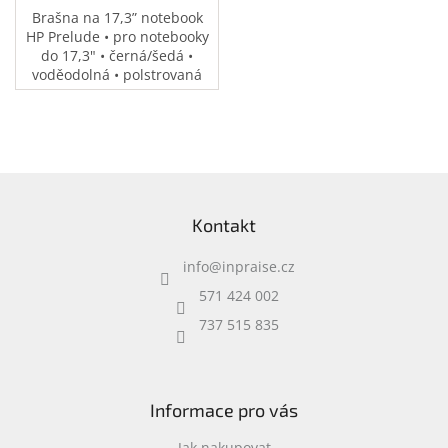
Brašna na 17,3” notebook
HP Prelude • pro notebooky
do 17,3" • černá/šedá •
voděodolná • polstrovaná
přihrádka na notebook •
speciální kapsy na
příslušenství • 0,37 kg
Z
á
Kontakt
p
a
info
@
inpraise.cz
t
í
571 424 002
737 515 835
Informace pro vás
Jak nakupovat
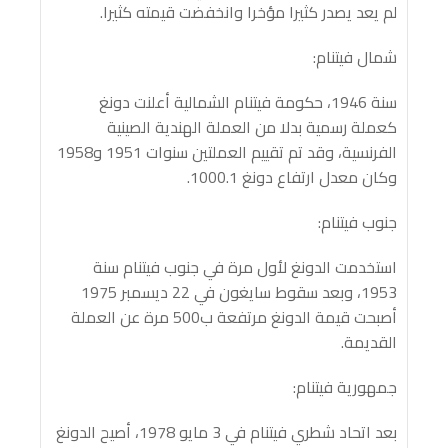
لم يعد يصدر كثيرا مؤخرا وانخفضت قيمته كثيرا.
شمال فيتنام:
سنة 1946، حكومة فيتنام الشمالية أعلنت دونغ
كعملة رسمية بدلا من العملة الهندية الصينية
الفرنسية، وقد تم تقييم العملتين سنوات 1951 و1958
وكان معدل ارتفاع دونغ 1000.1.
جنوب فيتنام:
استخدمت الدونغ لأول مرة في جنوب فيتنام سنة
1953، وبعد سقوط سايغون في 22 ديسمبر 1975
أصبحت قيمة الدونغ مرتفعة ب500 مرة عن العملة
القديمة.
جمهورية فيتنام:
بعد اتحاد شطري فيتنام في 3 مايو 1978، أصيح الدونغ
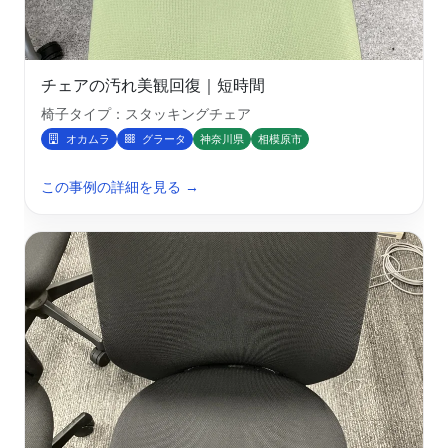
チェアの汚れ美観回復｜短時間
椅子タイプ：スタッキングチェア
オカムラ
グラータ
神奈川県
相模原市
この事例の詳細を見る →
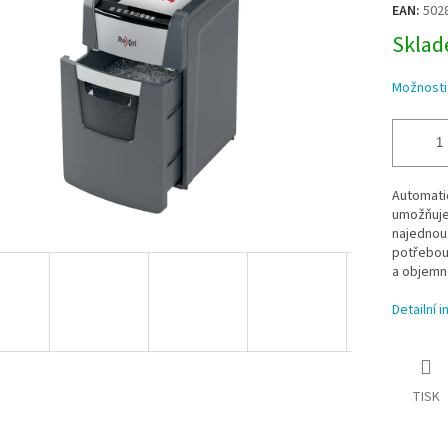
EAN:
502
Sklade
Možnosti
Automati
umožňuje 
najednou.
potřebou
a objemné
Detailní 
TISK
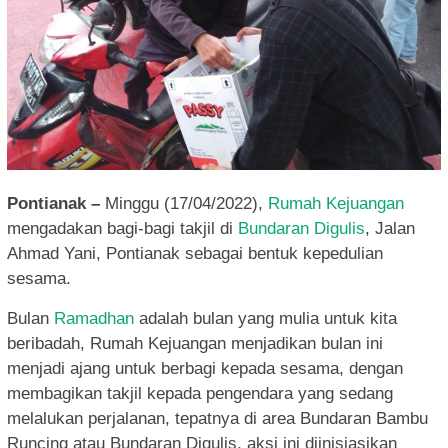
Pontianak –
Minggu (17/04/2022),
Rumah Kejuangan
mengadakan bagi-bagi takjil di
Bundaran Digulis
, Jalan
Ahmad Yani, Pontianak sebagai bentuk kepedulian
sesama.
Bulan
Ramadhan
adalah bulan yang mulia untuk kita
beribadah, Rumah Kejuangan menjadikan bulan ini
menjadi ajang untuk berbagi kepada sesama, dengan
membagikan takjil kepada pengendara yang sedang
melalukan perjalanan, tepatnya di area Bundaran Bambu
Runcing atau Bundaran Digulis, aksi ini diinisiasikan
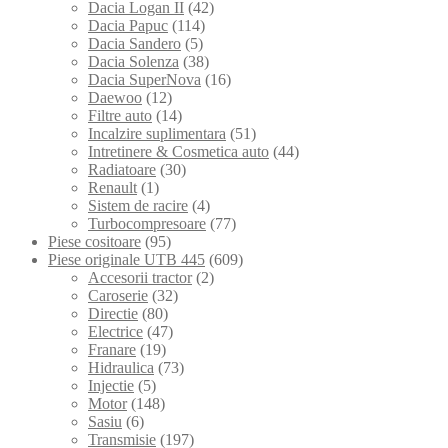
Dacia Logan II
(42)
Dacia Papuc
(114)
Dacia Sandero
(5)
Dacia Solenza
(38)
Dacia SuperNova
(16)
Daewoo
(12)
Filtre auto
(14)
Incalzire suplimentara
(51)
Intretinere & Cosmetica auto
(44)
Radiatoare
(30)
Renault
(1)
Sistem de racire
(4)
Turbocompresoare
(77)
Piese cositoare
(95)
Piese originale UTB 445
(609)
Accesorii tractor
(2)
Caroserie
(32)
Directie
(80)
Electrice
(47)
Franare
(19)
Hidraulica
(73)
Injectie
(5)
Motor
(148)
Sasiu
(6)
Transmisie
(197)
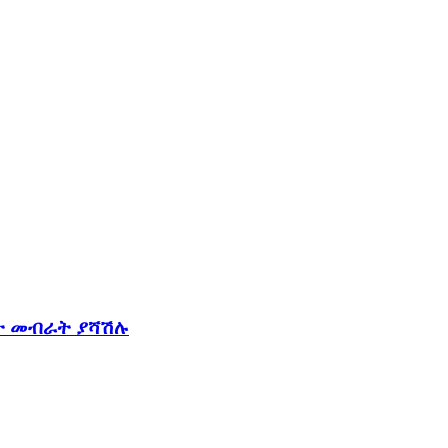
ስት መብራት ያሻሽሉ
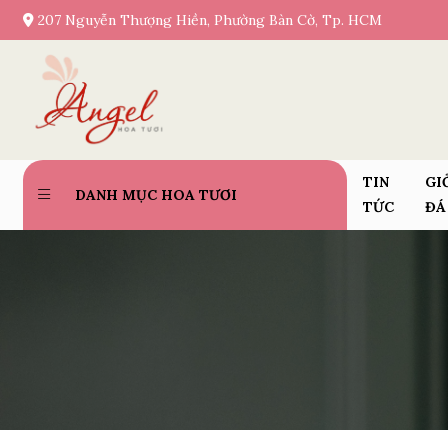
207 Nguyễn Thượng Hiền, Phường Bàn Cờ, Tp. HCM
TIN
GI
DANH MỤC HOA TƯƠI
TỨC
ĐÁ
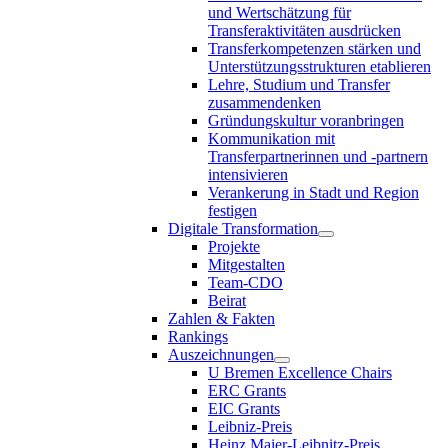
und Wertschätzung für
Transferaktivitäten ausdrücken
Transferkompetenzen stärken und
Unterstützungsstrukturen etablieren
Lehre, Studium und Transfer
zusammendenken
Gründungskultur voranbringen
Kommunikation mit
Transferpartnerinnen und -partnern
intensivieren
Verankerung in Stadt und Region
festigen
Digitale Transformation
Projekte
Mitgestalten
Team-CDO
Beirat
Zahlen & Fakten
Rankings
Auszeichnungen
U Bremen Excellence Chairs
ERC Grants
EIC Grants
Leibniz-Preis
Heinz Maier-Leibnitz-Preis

++++++++

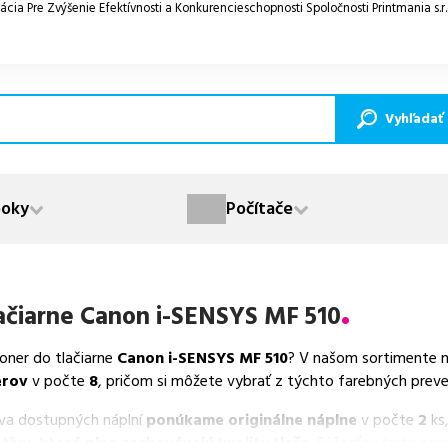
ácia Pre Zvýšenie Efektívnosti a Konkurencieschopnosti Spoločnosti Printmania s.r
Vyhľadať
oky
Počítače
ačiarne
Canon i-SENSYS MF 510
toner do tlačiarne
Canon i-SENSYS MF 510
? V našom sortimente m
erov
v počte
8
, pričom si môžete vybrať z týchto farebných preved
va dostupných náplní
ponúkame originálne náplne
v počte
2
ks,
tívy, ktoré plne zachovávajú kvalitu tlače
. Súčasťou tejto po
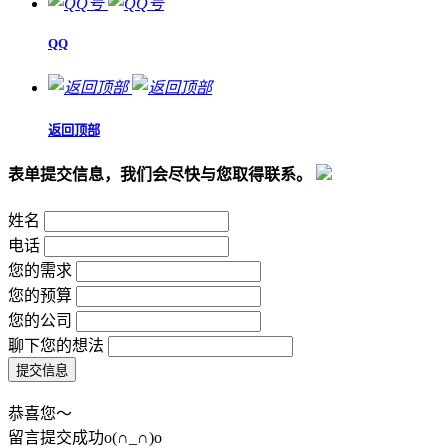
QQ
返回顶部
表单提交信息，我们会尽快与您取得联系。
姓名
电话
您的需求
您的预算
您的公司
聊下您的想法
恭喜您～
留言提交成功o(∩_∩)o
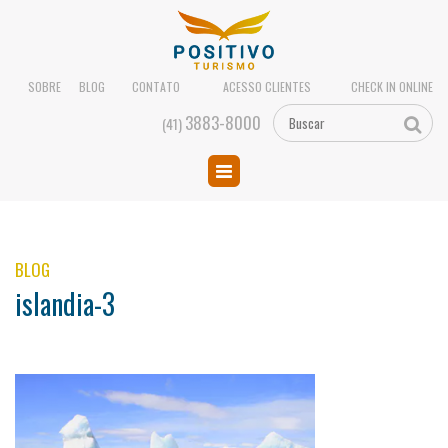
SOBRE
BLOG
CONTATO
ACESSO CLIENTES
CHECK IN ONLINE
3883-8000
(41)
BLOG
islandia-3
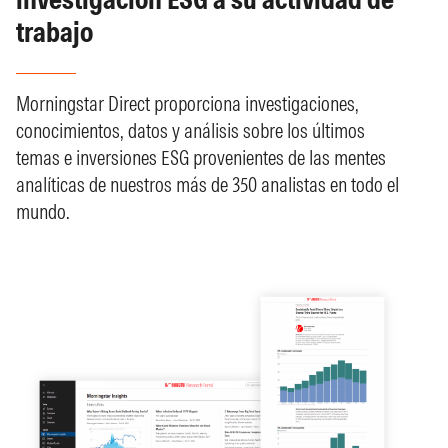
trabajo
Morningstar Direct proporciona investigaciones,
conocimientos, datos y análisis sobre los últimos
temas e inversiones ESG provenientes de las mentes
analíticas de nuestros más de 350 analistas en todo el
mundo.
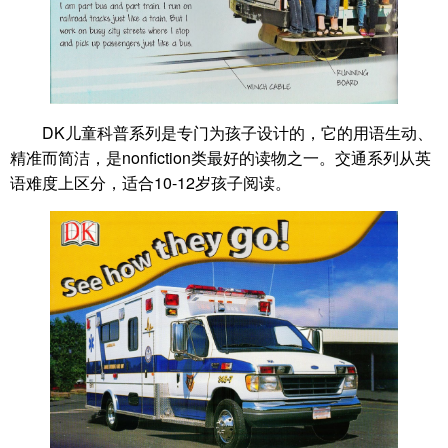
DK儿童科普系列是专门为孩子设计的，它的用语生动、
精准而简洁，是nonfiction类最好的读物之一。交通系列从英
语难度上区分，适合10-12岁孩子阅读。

++++++++

▶ **What is being asked**
Could you copy every line from the records that mentions the word "yang"?

▶ **Your solution**
adalah bulan yang mulia untuk kita
membagikan takjil kepada pengendara yang sedang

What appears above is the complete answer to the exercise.